Lewis Acidity Organoboron‐Modified Li‐Rich Cathode Materials for High‐Performance Lithium‐Ion Batteries

Abstract

AbstractLayered Li‐rich manganese‐based oxides (LLMO) with high capacity are a promising cathode material. However, the capacity loss and voltage decay issues hinder its application. Herein, Lewis acidity material bis(catecholato)diboron (BCD) with unique Lewis basic groups and reduction ability is employed for forming surface B3+‐doped LiMn2O4‐type spinel structure coated and (BO3)3–‐doped LLMO (SLLMO), which efficiently protects the surface and adjusts the electronic structure of MO (M = Mn, Co, Ni) bond of LLMO. Furthermore, the Jahn–Teller effect of coating layer is suppressed by B3+ doping, the oxygen release is alleviated by hindering the formation of oxygen electronic holes and the layered structure is stabilized by high energy of BO bonding.

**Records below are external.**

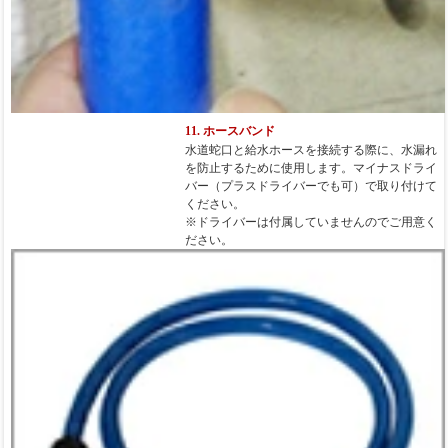
11. ホースバンド
水道蛇口と給水ホースを接続する際に、水漏れ
を防止するために使用します。マイナスドライ
バー（プラスドライバーでも可）で取り付けて
ください。
※ドライバーは付属していませんのでご用意く
ださい。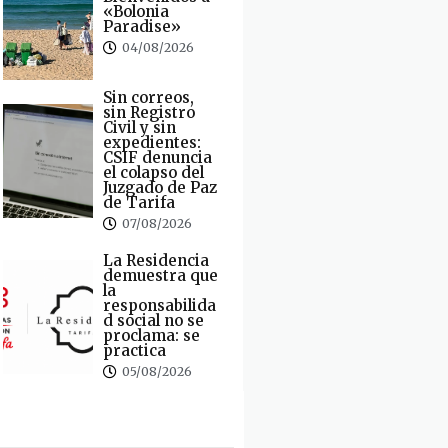
«Bolonia
Paradise»
04/08/2026
Sin correos,
sin Registro
Civil y sin
expedientes:
CSIF denuncia
el colapso del
Juzgado de Paz
de Tarifa
07/08/2026
La Residencia
demuestra que
la
responsabilida
d social no se
proclama: se
practica
05/08/2026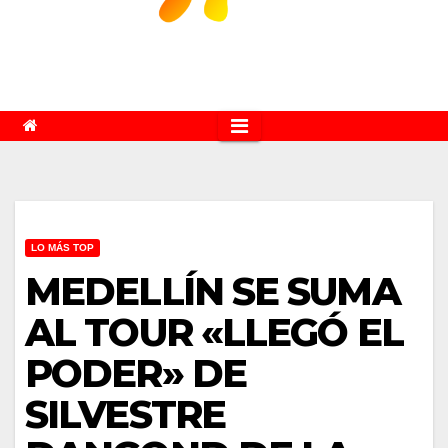
LO MÁS TOP
MEDELLÍN SE SUMA
AL TOUR «LLEGÓ EL
PODER» DE
SILVESTRE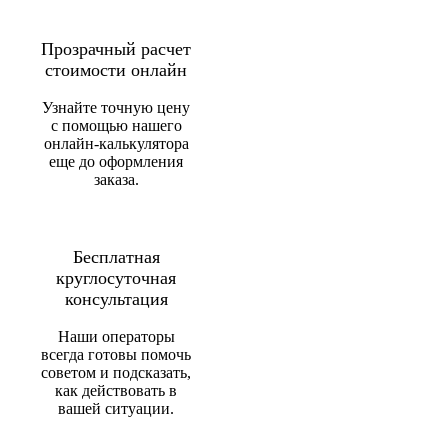
Прозрачный расчет
стоимости онлайн
Узнайте точную цену
с помощью нашего
онлайн-калькулятора
еще до оформления
заказа.
Бесплатная
круглосуточная
консультация
Наши операторы
всегда готовы помочь
советом и подсказать,
как действовать в
вашей ситуации.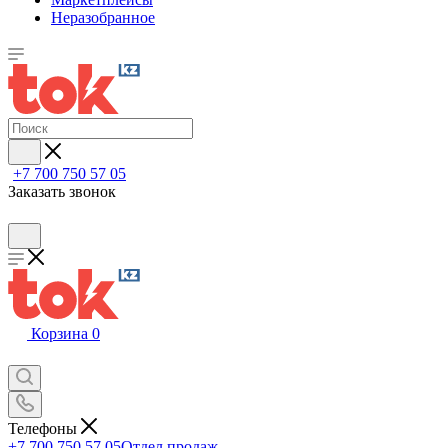
Неразобранное
+7 700 750 57 05
Заказать звонок
Корзина
0
Телефоны
+7 700 750 57 05
Отдел продаж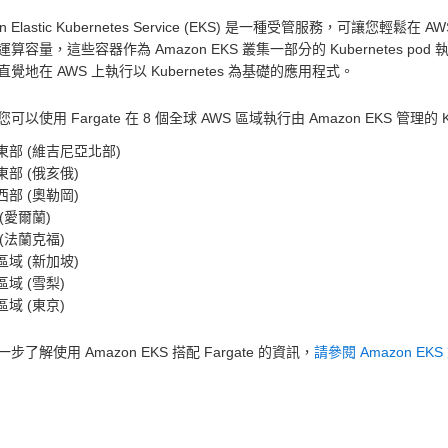
n Elastic Kubernetes Service (EKS) 是一種受管服務，可讓您輕鬆在 
算容量，這些容器作為 Amazon EKS 叢集一部分的 Kubernetes pod
覺地在 AWS 上執行以 Kubernetes 為基礎的應用程式。
可以使用 Fargate 在 8 個全球 AWS 區域執行由 Amazon EKS 管理的 Ku
東部 (維吉尼亞北部)
東部 (俄亥俄)
西部 (奧勒岡)
 (愛爾蘭)
 (法蘭克福)
區域 (新加坡)
區域 (雪梨)
區域 (東京)
步了解使用 Amazon EKS 搭配 Fargate 的資訊，
請參閱 Amazon EKS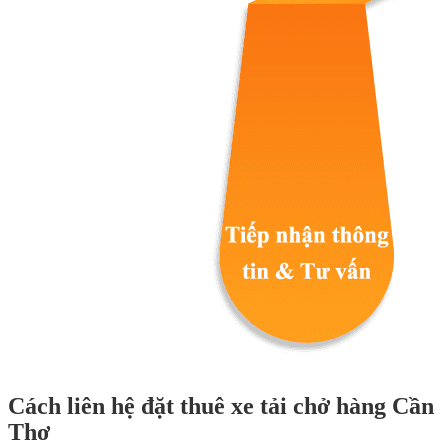
Cách liên hệ đặt thuê xe tải chở hàng Cần
Thơ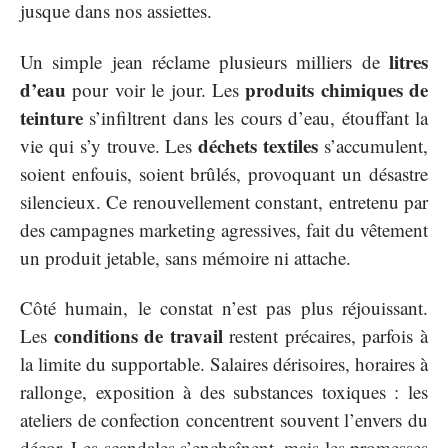
jusque dans nos assiettes.
litres
Un simple jean réclame plusieurs milliers de
d’eau
produits chimiques de
pour voir le jour. Les
teinture
s’infiltrent dans les cours d’eau, étouffant la
déchets textiles
vie qui s’y trouve. Les
s’accumulent,
soient enfouis, soient brûlés, provoquant un désastre
silencieux. Ce renouvellement constant, entretenu par
des campagnes marketing agressives, fait du vêtement
un produit jetable, sans mémoire ni attache.
Côté humain, le constat n’est pas plus réjouissant.
conditions de travail
Les
restent précaires, parfois à
la limite du supportable. Salaires dérisoires, horaires à
rallonge, exposition à des substances toxiques : les
ateliers de confection concentrent souvent l’envers du
décor. Les scandales s’enchaînent, mais les promesses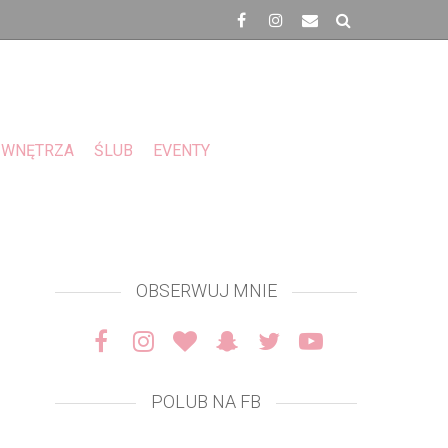
WNĘTRZA
ŚLUB
EVENTY
OBSERWUJ MNIE
POLUB NA FB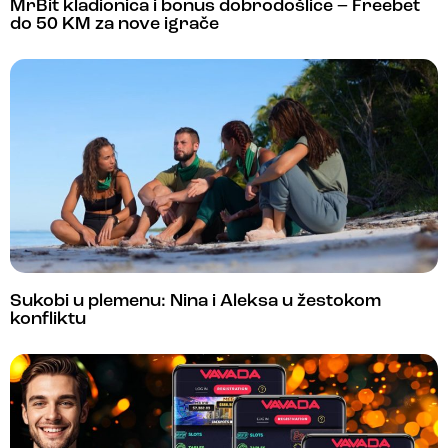
MrBit kladionica i bonus dobrodošlice – Freebet
do 50 KM za nove igrače
Sukobi u plemenu: Nina i Aleksa u žestokom
konfliktu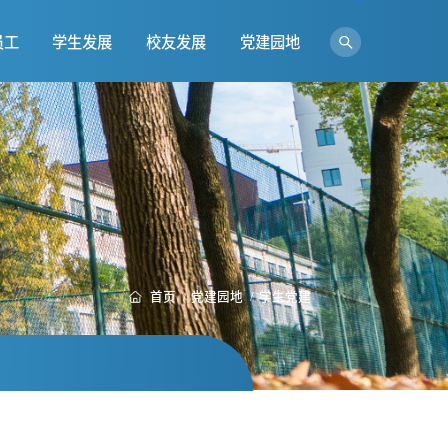
员工
学生发展
校友发展
党建园地
首页
/
党建园地
/
学生党建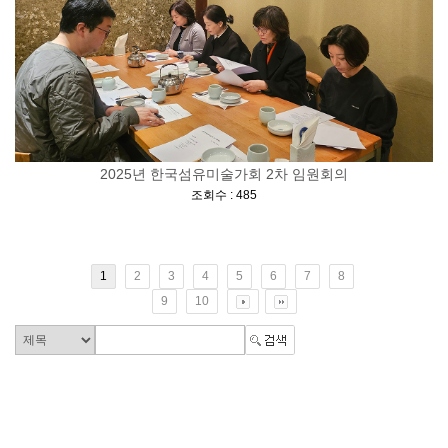
2025년 한국섬유미술가회 2차 임원회의
[
]
조회수 : 485
1
2
3
4
5
6
7
8
9
10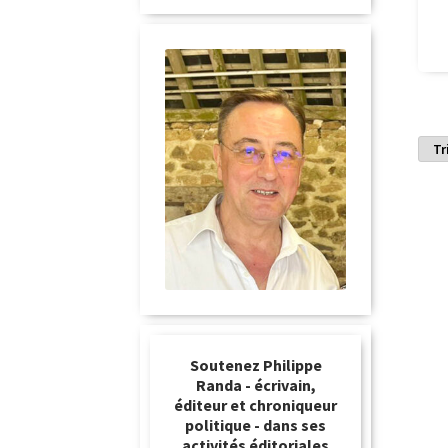
Soutenez Philippe
Randa - écrivain,
éditeur et chroniqueur
politique - dans ses
activités éditoriales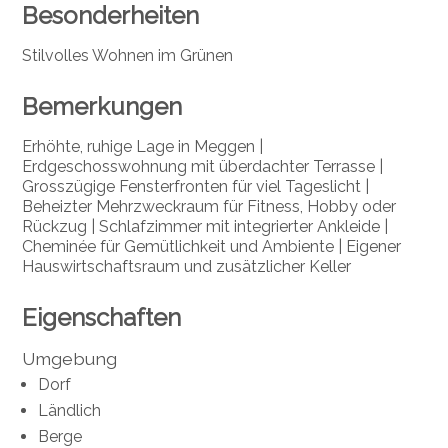
Besonderheiten
Stilvolles Wohnen im Grünen
Bemerkungen
Erhöhte, ruhige Lage in Meggen |
Erdgeschosswohnung mit überdachter Terrasse |
Grosszügige Fensterfronten für viel Tageslicht |
Beheizter Mehrzweckraum für Fitness, Hobby oder
Rückzug | Schlafzimmer mit integrierter Ankleide |
Cheminée für Gemütlichkeit und Ambiente | Eigener
Hauswirtschaftsraum und zusätzlicher Keller
Eigenschaften
Umgebung
Dorf
Ländlich
Berge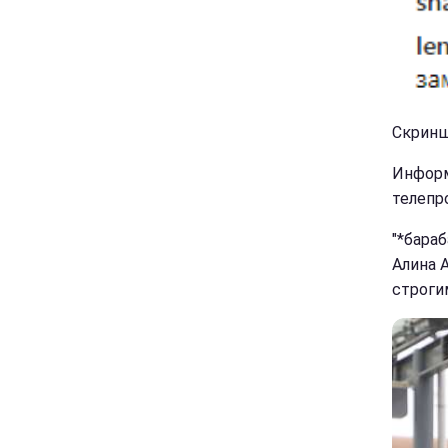
Скринш
Информ
телепр
"*бара
Алина 
строгим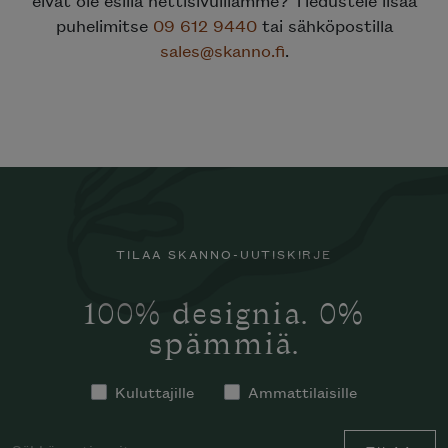
puhelimitse
09 612 9440
tai sähköpostilla
sales@skanno.fi
.
TILAA SKANNO-UUTISKIRJE
100% designia. 0%
spämmiä.
Kuluttajille
Ammattilaisille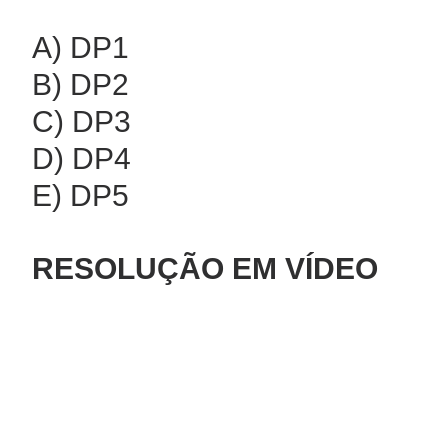
A) DP1
B) DP2
C) DP3
D) DP4
E) DP5
RESOLUÇÃO EM VÍDEO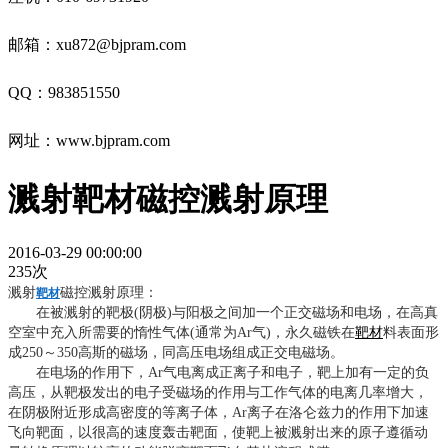
邮箱：xu872@bjpram.com
QQ：983851550
网址
：
www.bjpram.com
溅射靶材磁控溅射原理
2016-03-29 00:00:00
235次
溅射
磁控溅射原理：
靶材
在被溅射的靶极(阴极)与阳极之间加一个正交磁场和电场，在高真
空室中充入所需要的惰性气体(通常为Ar气)，永久磁铁在
靶材
料表面形
成250～350高斯的磁场，同高压电场组成正交电磁场。
在电场的作用下，Ar气电离成正离子和电子，靶上加有一定的负
高压，从靶极发出的电子受磁场的作用与工作气体的电离几率增大，
在阴极附近形成高密度的等离子体，Ar离子在洛仑兹力的作用下加速
飞向靶面，以很高的速度轰击靶面，使靶上被溅射出来的原子遵循动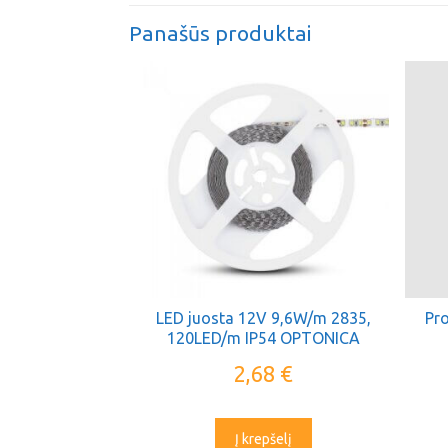
Panašūs produktai
LED juosta 12V 9,6W/m 2835,
Pro
120LED/m IP54 OPTONICA
2,68
€
Į krepšelį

After modification, the diffusion rate of Li‐ion and the stability of the LLMO are significantly improved. As a result, the SLLMO electrode exhibits excellent rate and cycle performance with a capacity retention of 97% (224 mAh g−1) at 0.5 C after 100 cycles and 72.5% (151.8 mAh g−1) at 1 C after 400 cycles. This work provides a novel and effective strategy to modify LLMO, which broaden its pathways toward practical applications.